Considerations for Amazon EMR with Lake Formation

Consider the following when using Amazon EMR with Amazon Lake Formation.

  • Table-level access control is available on clusters with Amazon EMR releases 6.13 and higher.

  • Fine-grained access control at row, column, and cell level is available on clusters with Amazon EMR releases 6.15 and higher.

  • Users with access to a table can access all the properties of that table. If you have Lake Formation based access control on a table, review the table to make sure that the properties don't contain any sensitive data or information.

  • Amazon EMR clusters with Lake Formation don't support Spark's fallback to HDFS when Spark collects table statistics. This ordinarily helps optimize query performance.

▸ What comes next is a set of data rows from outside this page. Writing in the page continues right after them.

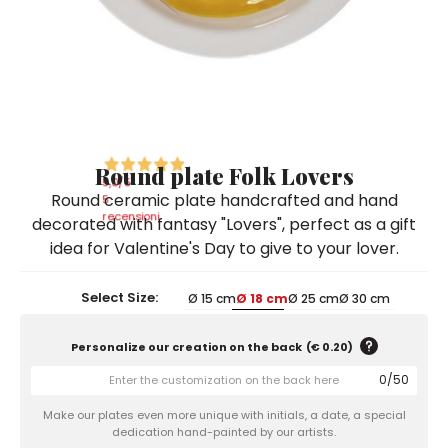
Ceramic Paintings
Decorative Boxes
Napkin Rings
De Simone per Giusina
Decorative tiles
Ice Bucket
Ice Bucket
Vases
Mini Casserole Dish
Salt and Pepper - Oil and Vinegar
Mini Cachepot
Dinnerware Sets
Dinnerware Sets
Decorative tiles
Ice Bucket
Sushi Sets
Sushi Sets
Trivets & Bottle Coasters
Trivets & Bottle Coasters
Mini Cachepot
Dinnerware Sets
Coffee Cups with Saucers
Coffee Cups with Saucers
Round plate Folk Lovers
Sushi Sets
5,0
/5
Round ceramic plate handcrafted and hand
Casserole & Soup Bowls
Casserole & Soup Bowls
5
Trivets & Bottle Coasters
recensioni
decorated with fantasy "Lovers", perfect as a gift
Teapots
Teapots
idea for Valentine's Day to give to your lover.
Coffee Cups with Saucers
Tablecloths
Tablecloths
Casserole & Soup Bowls
Select Size:
Ø 15 cm
Ø 18 cm
Ø 25 cm
Ø 30 cm
Placemats & Chargers Plates
Placemats & Chargers Plates
Teapots
Trays
Trays
Personalize our creation on the back
(
€ 0.20
)
Tablecloths
Sugar Bowls
Sugar Bowls
0
/
50
Placemats & Chargers Plates
Make our plates even more unique with initials, a date, a special
dedication hand-painted by our artists.
Trays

  • Operations that support access controls based on Lake Formation with non-governed Apache Spark tables include INSERT INTO and INSERT OVERWRITE.

  • Operations that support access controls based on Lake Formation with Apache Spark and Apache Hive include SELECT, DESCRIBE, SHOW DATABASE, SHOW TABLE, SHOW COLUMN, and SHOW PARTITION.

  • Amazon EMR doesn't support access control to the following Lake Formation based operations:

    • Writes to governed tables

    • Amazon EMR doesn't support CREATE TABLE. Amazon EMR 6.10.0 and higher supports ALTER TABLE.

    • DML statements other than INSERT commands.

  • There are performance differences between the same query with and without Lake Formation based access control.